前立腺の体積も「約20ml」と問題なしとの診断。細かい数値が出るところは、さすがMRIですね。
加齢とともに前立腺が大きくなってしまう疾患は「前立腺肥大症」と呼ばれ、50歳代以降に多くみられるものだそうです。男性前立腺が肥大すると、尿道を圧迫して尿が出にくくなる症状が出るんだそうです。

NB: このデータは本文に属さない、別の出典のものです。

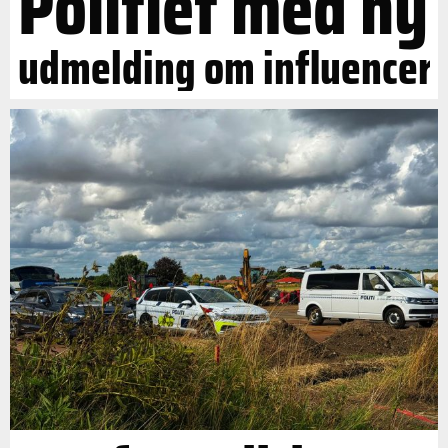
Politiet med ny
udmelding om influencer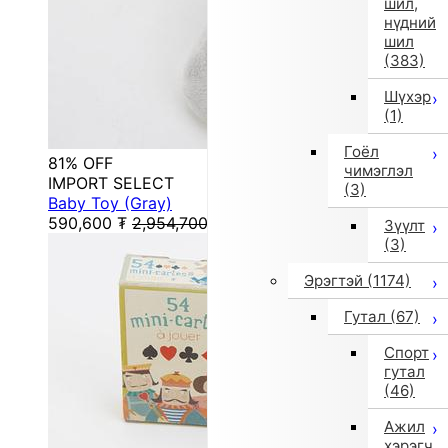
шил,
нүдний
шил
(383)
Шүхэр
(1)
Гоёл
81% OFF
чимэглэл
IMPORT SELECT
(3)
Baby Toy (Gray)
590,600
₮
2,954,700
₮
Зүүлт
(3)
Эрэгтэй
(1174)
Гутал
(67)
Спорт
гутал
(46)
Ажил
хэрэгч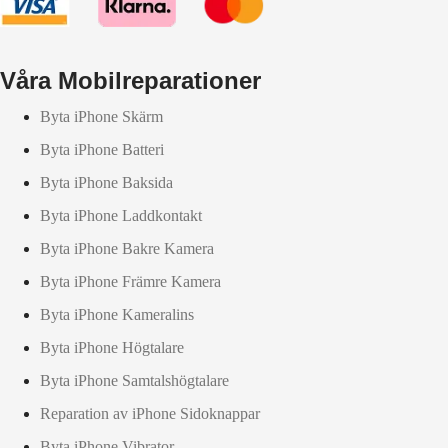
Våra Mobilreparationer
Byta iPhone Skärm
Byta iPhone Batteri
Byta iPhone Baksida
Byta iPhone Laddkontakt
Byta iPhone Bakre Kamera
Byta iPhone Främre Kamera
Byta iPhone Kameralins
Byta iPhone Högtalare
Byta iPhone Samtalshögtalare
Reparation av iPhone Sidoknappar
Byta iPhone Vibrator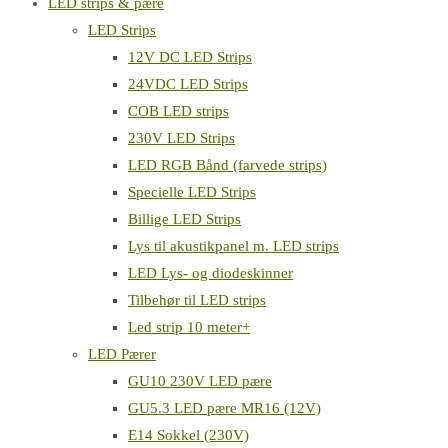
LED strips & pære
LED Strips
12V DC LED Strips
24VDC LED Strips
COB LED strips
230V LED Strips
LED RGB Bånd (farvede strips)
Specielle LED Strips
Billige LED Strips
Lys til akustikpanel m. LED strips
LED Lys- og diodeskinner
Tilbehør til LED strips
Led strip 10 meter+
LED Pærer
GU10 230V LED pære
GU5.3 LED pære MR16 (12V)
E14 Sokkel (230V)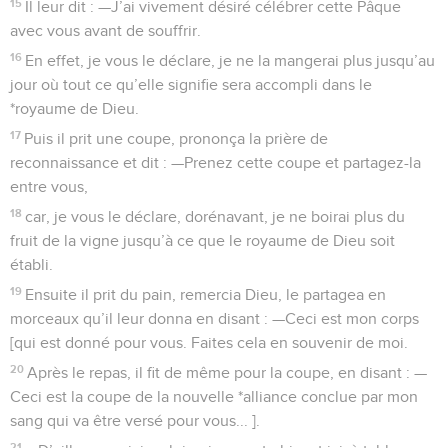
15
Il leur dit : —J’ai vivement désiré célébrer cette Pâque
avec vous avant de souffrir.
16
En effet, je vous le déclare, je ne la mangerai plus jusqu’au
jour où tout ce qu’elle signifie sera accompli dans le
*royaume de Dieu.
17
Puis il prit une coupe, prononça la prière de
reconnaissance et dit : —Prenez cette coupe et partagez-la
entre vous,
18
car, je vous le déclare, dorénavant, je ne boirai plus du
fruit de la vigne jusqu’à ce que le royaume de Dieu soit
établi.
19
Ensuite il prit du pain, remercia Dieu, le partagea en
morceaux qu’il leur donna en disant : —Ceci est mon corps
[qui est donné pour vous. Faites cela en souvenir de moi.
20
Après le repas, il fit de même pour la coupe, en disant : —
Ceci est la coupe de la nouvelle *alliance conclue par mon
sang qui va être versé pour vous... ].
21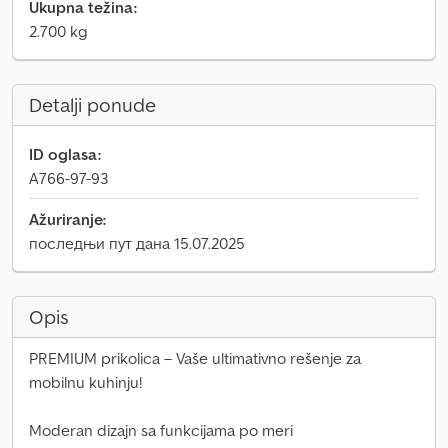
Ukupna težina:
2.700 kg
Detalji ponude
ID oglasa:
A766-97-93
Ažuriranje:
последњи пут дана 15.07.2025
Opis
PREMIUM prikolica – Vaše ultimativno rešenje za
mobilnu kuhinju!
Moderan dizajn sa funkcijama po meri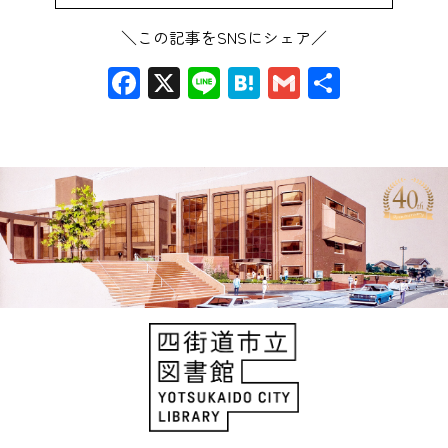
＼この記事をSNSにシェア／
Facebook
X
Line
Hatena
Gmail
共
有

そして、PSAの数値が何故多く出てしまったかという点について、先生に教えて頂きました。これには2つ原因があるんだそうです。

PSA数値が高くなる場合について
  1. 尿道からバイ菌が入り、前立腺が炎症を起こしてしまう場合。
  2.  日常生活の中で、前立腺に炎症を起こしてしまうこと。
    例えば、飛行機やデスクなどで長時間座る、自転車に乗って衝撃を受けるなどの他にも、飲酒や性行為でも数値が上がる。
なお、正確に検査の数値を見たい場合、上記のような点に気をつけて1週間過ごし、要因を排除した上で検査をすることになるそうです。
ちなみに今回のお会計は「220円」でした。

まとめ

とにかくホッとしました、と言うのが第一印象です。

MRI検査は閉所恐怖症の方にとっては非常にタフな内容ですし、お金も掛かる検査です。ですが、終わった今となっては、前立腺の大きさも確認出来るというメリットもありました。安心感を買った、と言うことで自分を納得させています。

いきなり降り掛かってきた異常数値でしたが、何事も無くて良かったです。
皆さまもマメに検査を行うことをオススメ致します。

※本記事は個人の体験です。参考程度に留めて頂くようお願い致します。